# Goose egg tail light



## Bikermaniac (Nov 28, 2017)

Pretty cool tail light, very scarce and unusual. I would love to buy it for my restored Hiawatha Arrow but it does not match the condition of my bike (plus it's a little pricey and not in the best shape). But maybe some one need it more badly than me. Here it is:

http://rover.ebay.com/rover/1/711-5...0001&campid=5335809022&icep_item=112660384941


----------



## rusty.kirkpatrick (Nov 28, 2017)

Is that the boob light?


----------



## fordmike65 (Nov 28, 2017)

rusty.kirkpatrick said:


> Is that the boob light?



Ohhhhhhhh yeahhhhhhhh


----------



## Freqman1 (Nov 29, 2017)

Being sold by a fellow CABEr. V/r Shawn


----------



## rusty.kirkpatrick (Nov 29, 2017)

fordmike65 said:


> Ohhhhhhhh yeahhhhhhhh



I've heard about this legendary light, but have never seen one in all it's glory.


----------



## poolboy1 (Nov 29, 2017)

LMK if anyone is interested... I will give you a better price on here. call or text 714-936-9220


----------



## zephyrblau (Nov 29, 2017)

I've seen a couple-three originals. steel & ALU. NFS


----------



## poolboy1 (Nov 30, 2017)

zephyrblau said:


> I've seen a couple-three originals. steel & ALU. NFS



I do not think they ever made a aluminum one.


----------



## Freqman1 (Nov 30, 2017)

poolboy1 said:


> I do not think they ever made a aluminum one.




I believe some were reproduced in cast aluminum. V/r Shawn


----------



## zephyrblau (Nov 30, 2017)

when I bought the FG repop I have (from a well known CABEr) I saw what I thought to be 3 OG examples.
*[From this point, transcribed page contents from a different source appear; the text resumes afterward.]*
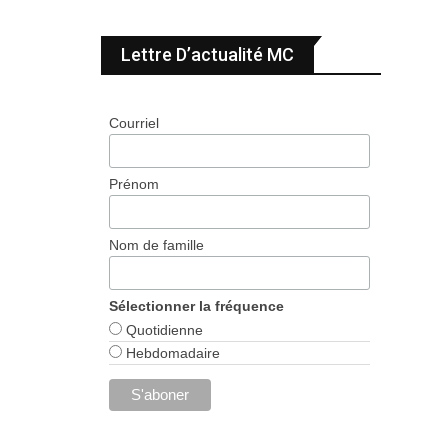
Lettre D’actualité MC
Courriel
Prénom
Nom de famille
Sélectionner la fréquence
Quotidienne
Hebdomadaire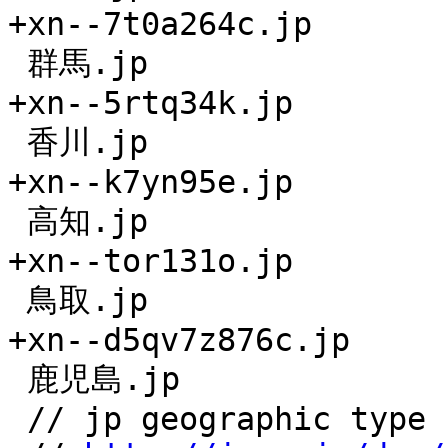
+xn--7t0a264c.jp

 群馬.jp

+xn--5rtq34k.jp

 香川.jp

+xn--k7yn95e.jp

 高知.jp

+xn--tor131o.jp

 鳥取.jp

+xn--d5qv7z876c.jp

 鹿児島.jp

 // jp geographic type names
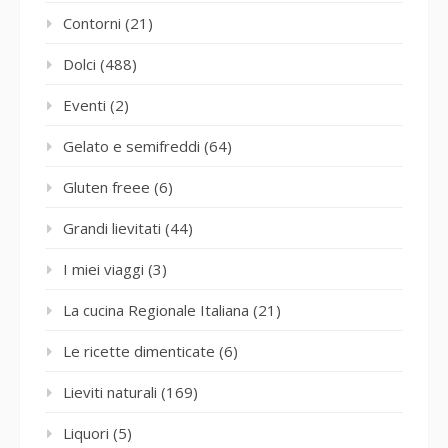
Contorni
(21)
Dolci
(488)
Eventi
(2)
Gelato e semifreddi
(64)
Gluten freee
(6)
Grandi lievitati
(44)
I miei viaggi
(3)
La cucina Regionale Italiana
(21)
Le ricette dimenticate
(6)
Lieviti naturali
(169)
Liquori
(5)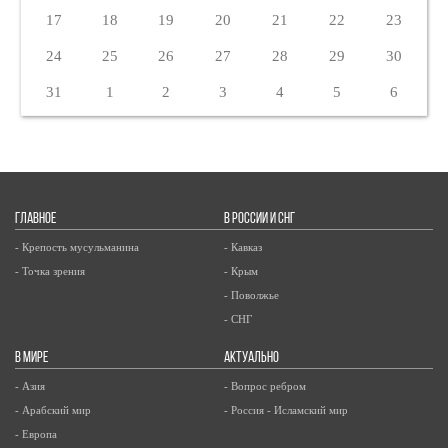
17
18
19
20
21
22
23
24
25
26
27
28
29
30
31
1
2
3
4
5
6
ГЛАВНОЕ
В РОССИИ И СНГ
- Крепость мусульманина
- Кавказ
- Точка зрения
- Крым
- Поволжье
- СНГ
В МИРЕ
АКТУАЛЬНО
- Азия
- Вопрос ребром
- Арабский мир
- Россия - Исламский мир
- Европа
IIRC, 1 was ALU. I could be mistaken.


----------



## Bikermaniac (Dec 1, 2017)

poolboy1 said:


> I do not think they ever made a aluminum one.




Me neither.


----------



## removed (Dec 2, 2017)

PM SENT


----------



## poolboy1 (Dec 2, 2017)

SOLD!!!!!


----------



## removed (Dec 3, 2017)

poolboy1 said:


> SOLD!!!!!



ty


----------